Eventually there are only ridiculously red-shifted photons left in a ridiculously large universe. The hypothetical quantum tunneling life will be long gone. Our biological way of life is 1 billion years old. It might last 10 billion, maybe even 1000 billion years. The quantum tunneling life may last trillion trillion trillion times longer. It will regard our phase as one of the early stages of the universe. As the last part of the big bang, when the universe was still hot. The black hole era is the real "life" of the universe. Everything before that is just the big bang. An unmeasurably short flash bevor black holes emerged and stayed. And went.

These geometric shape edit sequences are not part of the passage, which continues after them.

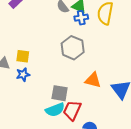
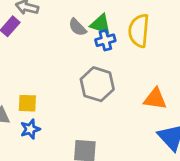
orange triangle: (93, 80) -> (155, 99), moved

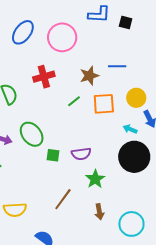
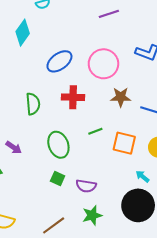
blue ellipse: (23, 32) -> (59, 61), moved
brown star: (89, 76) -> (121, 97), moved
green ellipse: (32, 134) -> (58, 145), moved

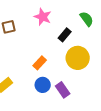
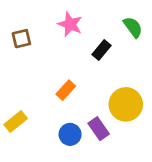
yellow circle: (78, 58) -> (126, 104), moved
blue circle: (43, 85) -> (70, 134), moved

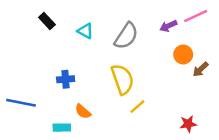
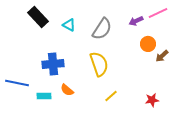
black rectangle: (47, 21) -> (38, 17), size x1.5
blue cross: (66, 79) -> (53, 64), size x1.5
yellow line: (137, 107) -> (111, 96), moved
cyan rectangle: (62, 128) -> (44, 96), moved

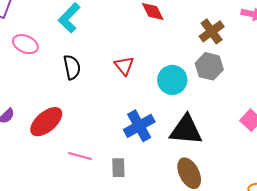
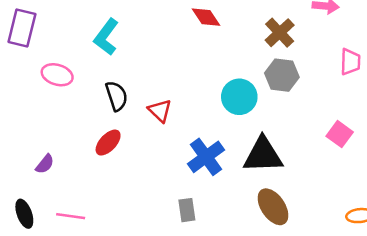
red triangle: (124, 66) -> (160, 111), moved
red ellipse: (46, 122) -> (108, 143), moved, size x0.7
pink line: (80, 156) -> (71, 216), moved

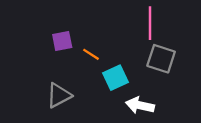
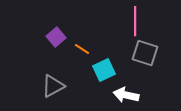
purple square: (62, 41) -> (56, 37), turned -30

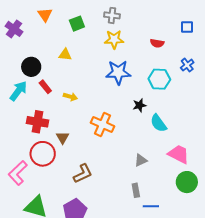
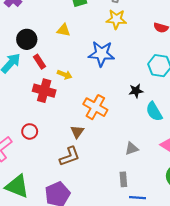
blue star: (118, 72) -> (101, 54), moved
red cross: (37, 122) -> (44, 91), moved
brown triangle: (63, 138) -> (77, 132), moved
red circle: (43, 154) -> (30, 131), size x0.6

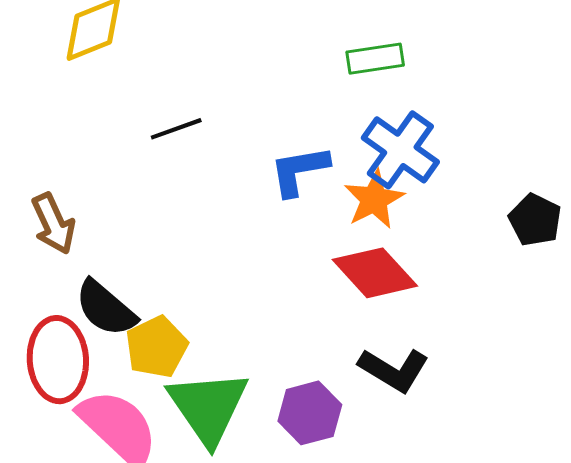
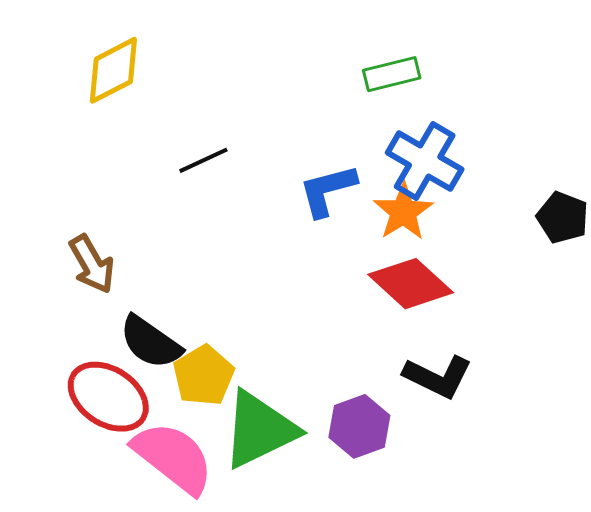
red ellipse: (58, 360) -> (108, 397), turned -48
green triangle: (208, 407) -> (259, 430), turned 44

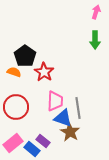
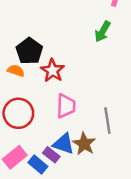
green arrow: (95, 40) -> (103, 32), moved, turned 30
gray line: (78, 108) -> (107, 121), moved
blue triangle: (63, 118) -> (63, 144), moved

On a logarithmic timescale we live much closer to the begin of everything than to the end. We are now in the first third of the logarithmic timescale. We live on starlight. We think that our time is the real time of the universe and that the big bang was a flash 13.8 billion years ago when nucleon and atom synthesis happened.
The second third of the logarithmic timescale belongs to the hypothetical quantum tunneling life. They live on Hawking radiation from black holes for an unimaginable 10 to the 40 times longer than we did. They think that their time is the real time of the universe and the big bang was just a flash a trillion trillion years ago including a super short stellar phase that gave them their black holes. For them, our stars were just a brief intermediate step right after nucleon synthesis, necessary to form black holes, their "stars". For them, our stars were shorter lived than anything before nucleosynthesis for us. 
We don’t know much about the third part of the timescale. Maybe it is just boring for another 10 to the 40 times longer. Maybe there is life so strange and slow, that it regards the earlier – already unimaginable slow – quantum tunneling life as just the blink of an eye. Just a flash before their own real time began. 
Nature finds a way.
And after all that, there are no baryons left and only unimaginably cold photons at wavelengths the size of the universe remain. There are no clocks and nothing that can serve as a measure of time. With time goes distance, both becoming meaningless. So the universe is filled by photons so long, they barely fit into the universe. They may as well be concentrated in a small spot. Who could tell. Basically the size of the universe is just a few wavelengths of the dominating radiation. Maybe then a phase change happens, an implict or explicit rescaling, either just a continuation or a deflation event. Whatever happens then, the result looks very much like all radiation in a small spot by measure of wavelengths. 
The rest is history. Inflation kicks in and the forces of nature unfold creating the laws of physics as we know them - or maybe - different ones this time.